Models with nude faces walked the catwalk at the Gabriele Colangelo show. This enhanced the focus on the graphic coloured AW14 collection. The garments were black and white with more than 50 shades of grey in between. This colour palette in combination with the geometric shapes of the clothing showed us Colangelo’s inspiration: the grayscale watercolours of Bandau. The twist in this collection was the lime green coloured bags that really caught the eye with their bright colour.

Just Cavalli

At Just Cavalli they don’t know the saying ‘Less is More’, here it is definitely ‘More is More’. This was also the mantra of this collection, with golden pants, high orange boots and big glasses there was enough that caught the eye. Fringes were all over the place in this collection. The inspiration for this collection was Florence – photographic prints of this beautiful city were all over the collection.

Fausto PuglisiGraphic lines, hard fabric and a lot of colours were the main keywords for the AW14 collection from Fausto Puglisi. Puglisi is known for his use of colour and embroidery, and he didn’t let us down this season. This time he used bold red tones in combination with more pastel lavender and green tones.

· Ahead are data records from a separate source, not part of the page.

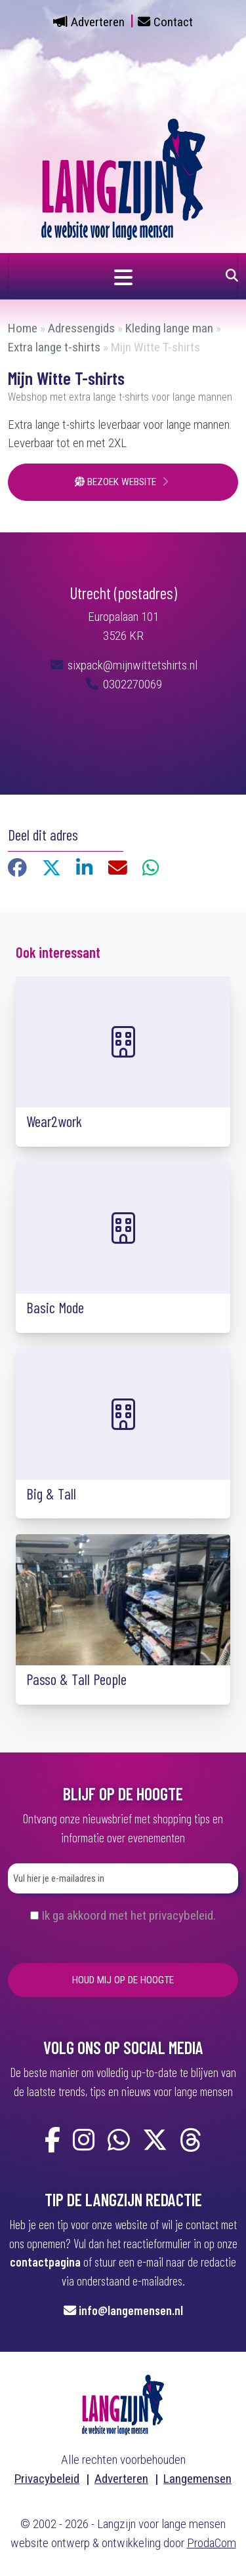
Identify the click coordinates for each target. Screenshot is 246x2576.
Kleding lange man (169, 328)
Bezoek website (117, 482)
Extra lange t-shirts (54, 347)
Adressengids (81, 328)
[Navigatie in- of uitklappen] (123, 276)
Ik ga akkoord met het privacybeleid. (128, 1915)
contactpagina (45, 2261)
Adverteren (98, 22)
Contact (173, 22)
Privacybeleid (46, 2478)
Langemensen (197, 2478)
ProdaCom (211, 2542)
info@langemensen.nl (131, 2310)
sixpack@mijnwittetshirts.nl (131, 665)
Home (22, 328)
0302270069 (123, 684)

The beginning of the Dsquared2 show felt a bit reversed; where brands usually end with eveningwear, they chose to begin with it. A glamour girl walked the catwalk with fancy clothing on, followed by two girls dressed in white, as if they were her guardians. One glamour girl after another entered the catwalk with apparel made of beautiful luxurious fabrics. The colour palette of this collection was really diverse, besides black clothing, there were many deep coloured garments in shades of purple, blue, and green.